Zaten açlıktan ölmüşüz. Mezeler Türk mü Yunan mı umurumuzda değil! Saldırıyoruz Burgaz eşliğinde! Hepsi Türk mezeleri, ama lezzetliler! Çok olumluyuz canım! Hiçbir şey keyfimizi bozamaz!
Ara sıcaklar geliyor. Hoppala! "İhsan, doğru mu görüyorum?" Valla, doğru görüyorum. Çünkü eşim "Biraya mı geçsek acaba?" diyor. Sıkı durun, ara sıcağı açıklıyorum: Patates kroket ve patates kızartması! Yunan patatesi bile olsa yakışmaz yani bu sofraya!!
Artık sinir içindeyim, somurtmaya başladım ve beni tanıyanlar bunun ne demek olduğunu çok iyi bilirler..:) Bu saatten sonra "rakı shot" konseptini geliştirerek, geceden zevk almaya çalışıyorum. Garson da "Özür dileriz, efendim. Yönetim değişikliği oldu da bu hafta, o yüzden işler biraz karışık. Bir düzene girelim mönüde de Yunan ağırlığı artacak. Beyaz peynir falan ekleyeceğiz," diyor!!!! Rakı shot'a yeni başladım, ama kulağıma acayip absürd geldi bu Yunanlı beyaz peynir olayı!!! Neyse, daha neler duyacağız bakalım!
Saat 11'e doğru Yorgo'nun çıkmasını bekliyoruz. Bu arada Türk pop müziği söyleyen biri var mikrofonda. "Yorgo ne zaman çıkacak?" diye soruyoruz bildiğimiz Türk usülü yahni ve pilavımızı yerken. Aldığımız cevap aynen şöyle: "Yorgo Bey, yönetim değişikliğinden dolayı çıkmayacak bu hafta. Ama onun yerine Buzuki Orhan var!" diyor garson gözleri parlayarak. Sanki karşılığında "Ne!!! Aman Tanrım!! Buzuki Orhan mı?!!" falan gibi bir nida bekliyor bizden.

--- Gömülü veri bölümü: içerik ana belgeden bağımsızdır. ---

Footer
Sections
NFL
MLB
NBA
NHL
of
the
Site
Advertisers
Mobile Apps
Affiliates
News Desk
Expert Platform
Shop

Neyse, artık tartışma fasıllarını falan geçiyorum. Buzuki Orhan'ı dinliyoruz bir süre. (İtiraf edeyim, Buzuki Orhan ve grubu keyifli çaldılar aslında. Ama ben o saate kadar beklediğimin o kadar dışında bir yerle karşılaşmıştım ki tadını çıkaramadım.) Ayrıca Yorgo'lu Yunan gecesi yaşayacaktık hani? Buzuki Orhan'lı bir Türk gecesi beklemiyordum açıkçası!!

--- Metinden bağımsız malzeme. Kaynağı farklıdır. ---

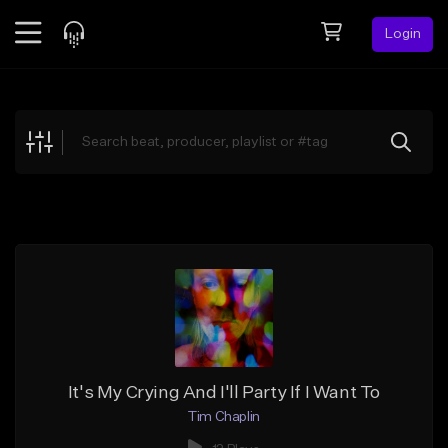
Login
Feed
BETA
Explore
Beats
Top Charts
Search by Sound
Sell Beats
Creator Hub
Sign Up
It's My Crying And I'll Party If I Want To
Tim Chaplin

Uzun lafın kısası, Orhan'ın Buzukisi dışında Yunan kültürüne, mutfağına, vs ait hiçbir şey göremediğiniz, son derece tatsız ve kimliksiz bir yer. Yönetim değişikliği hiç yaramamış yani!
Ama yine de 30 yaşıma bir "Yasu" diyeyim buradan da..:)
(Hâlâ 30 yaşında olmakla ilgili neler hissettiğimi yazmadım ben değil mi? Off, elim gitmiyor nedense. Dur bakalım, bir ara yazarım elbet.)
1 yorum:
hahaahh..buzuki orhan ha... nasıl bir yonetimmiş yav.. "koklu değişiklikler yapalım, bu yunan tavernasından bütün yunan içki, meze ve sanatçılarını kaldırıyoruz..biraz değişiklik iyi gelir canııım."